Yelyzaveta Nesterova
More Than a Monument: Routine Uses of Urban Archaeological Heritage. Case Study of Lycian Tombs at Kaş (Antalya, Turkey)
Supervisors: Professor Chris Whitehead, Dr Bruce Davenport, Professor Sam Turner
I love observing what is going on around me and questioning how I attend to these observations. I have been always wondering how certain places are more important to people than others with the reasons being not so clear from the first sight.
Since my early childhood I have been fond of all things archaeology and I have rediscovered this passion through the heritage and tourism studies during my bachelors, later continuing my academic training and completing masters in archaeology and history of art.
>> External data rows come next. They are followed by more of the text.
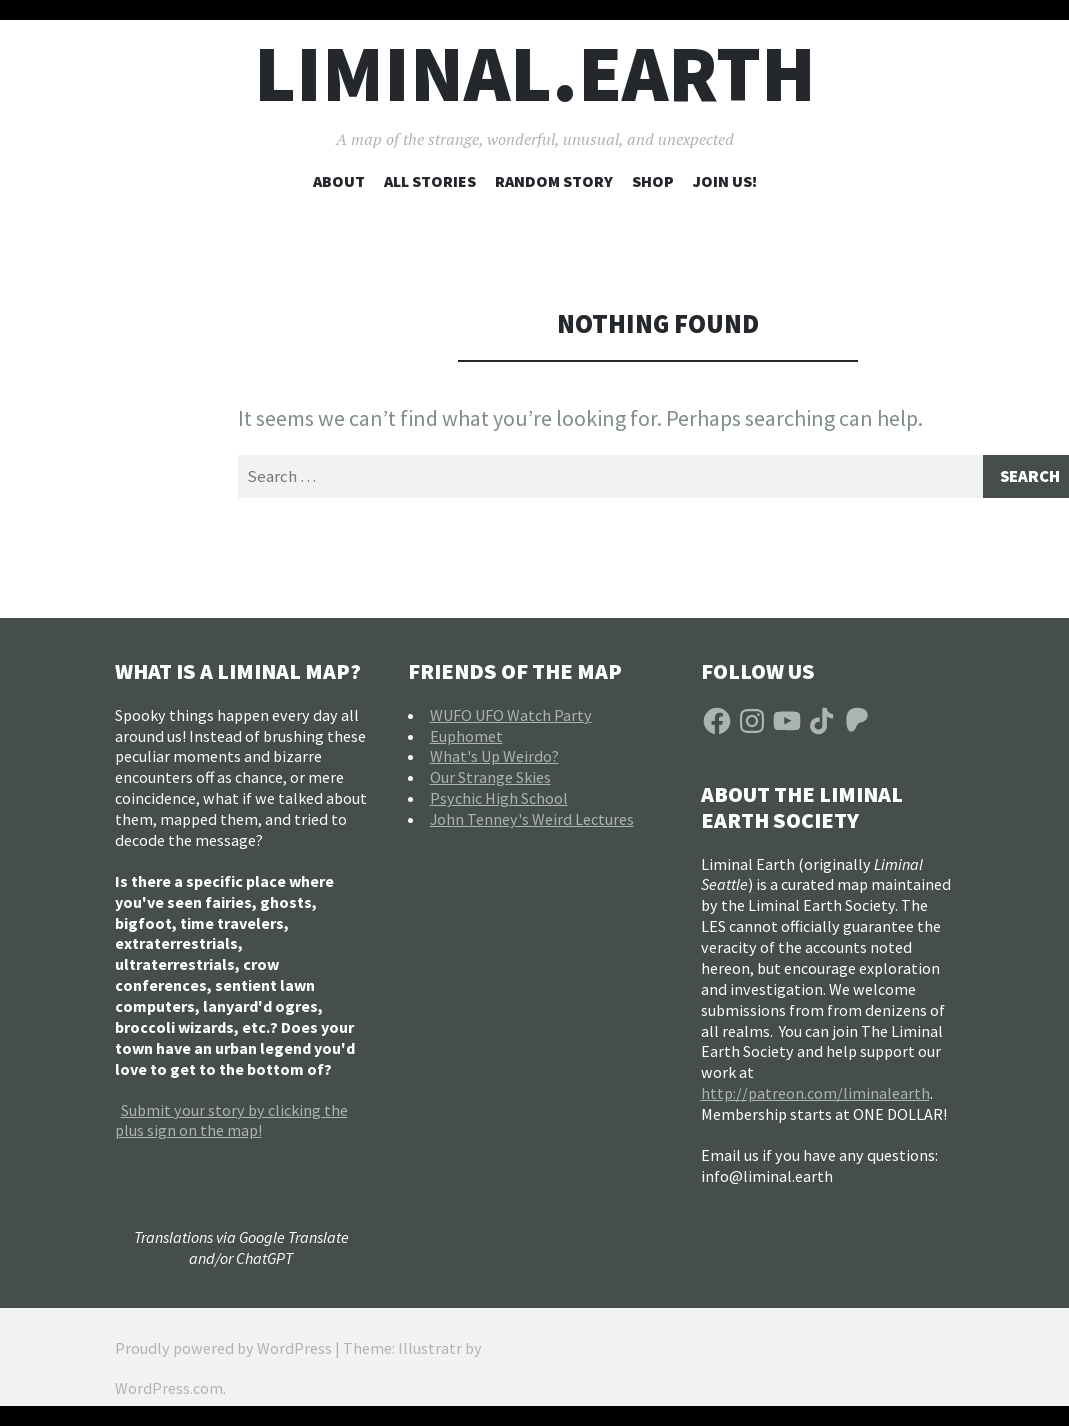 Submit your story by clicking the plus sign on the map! (231, 1122)
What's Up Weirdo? (494, 759)
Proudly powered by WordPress (223, 1351)
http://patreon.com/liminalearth (815, 1096)
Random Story (554, 181)
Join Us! (725, 181)
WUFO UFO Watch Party (511, 717)
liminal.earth (535, 73)
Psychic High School (499, 801)
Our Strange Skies (490, 780)
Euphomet (466, 738)
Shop (653, 181)
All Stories (430, 181)
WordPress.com (169, 1391)
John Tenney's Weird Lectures (532, 821)
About (339, 181) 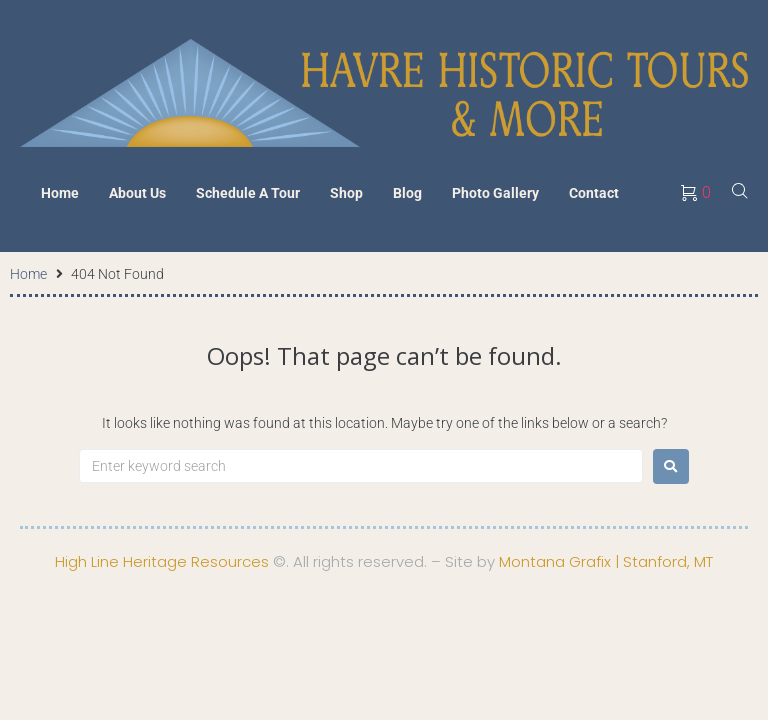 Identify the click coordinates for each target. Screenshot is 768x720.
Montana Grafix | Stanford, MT (606, 561)
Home (28, 274)
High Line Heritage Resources (162, 561)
My interdisciplinary background, as much as life experiences themselves, have shaped my interest for exploring how and why people interact with archaeological heritage and what more-than human world has to say about this.
My project cuts across a number of disciplines – heritage studies, anthropology, archaeology, cultural geography, tourism studies to name a few - and adopts new materialism-informed theories and approaches for studying variety of routine, everyday interactions with archaeological heritage.
My case study focuses on funerary monuments located in Kaş, a seaside town in the Southern Türkiye, Antalya province. I experiment with non-representational methods and consider how they challenge and allow expanding rhetoric of critical heritage studies with regards to individual and everyday values, as well as uses of heritage, beyond the currently existing limitations.
My interests revolve around social values and uses of heritage, affect and emotion, post-qualitative and non-representational approaches to research, critical heritage studies and new materialism theory.
I am an active member of the ECRN Coordinating Team at the Association of Critical Heritage Studies. I have contributed to organization of the annual ECRN symposia - Heritage Justice - in 2023 and 2025. I take on a role as one of the guest editors for our members who work on publishing their symposium proceedings in the International Journal of Heritage Studies.
I am also one of the founders of our ECRSpeak, a digital blog that aims to spotlight voices of early career researchers.
Presentations:
- ‘The ‘whole’ is an assemblage of ‘parts’: Questioning the split of collective and individual in heritage studies and practice, thinking how it shaped our everyday lives’
Presented at the Midlands Conference in Critical Thought as part of the ‘Critical Perspectives on Diversity in Science – Resistance, Paradigm Shifts, and the Power of Critical Thinking’ stream, ‘From Lived Experience to Collective Knowledge: Critical Reflections on Academic Science’ panel at the University of Warwick, May 21 2026.
- ‘Who are participants and how do we observe? Rethinking participant observation through non-representational approaches. A case study of interactions with Lycian Tombs at Kaş (Antalya, Türkiye)’
Presented at the Durham Annual Anthropology PG Conference (‘Re:Anthropology: REvisiting, REframing and Redefining Research and Practice), Durham University, April 29 2026.
- ‘Dancing the thought: Metaphoric thinking as a way to navigate new materialism’
Presented at the British Sociological Association Annual Conference, University of Manchester, April 10 2026.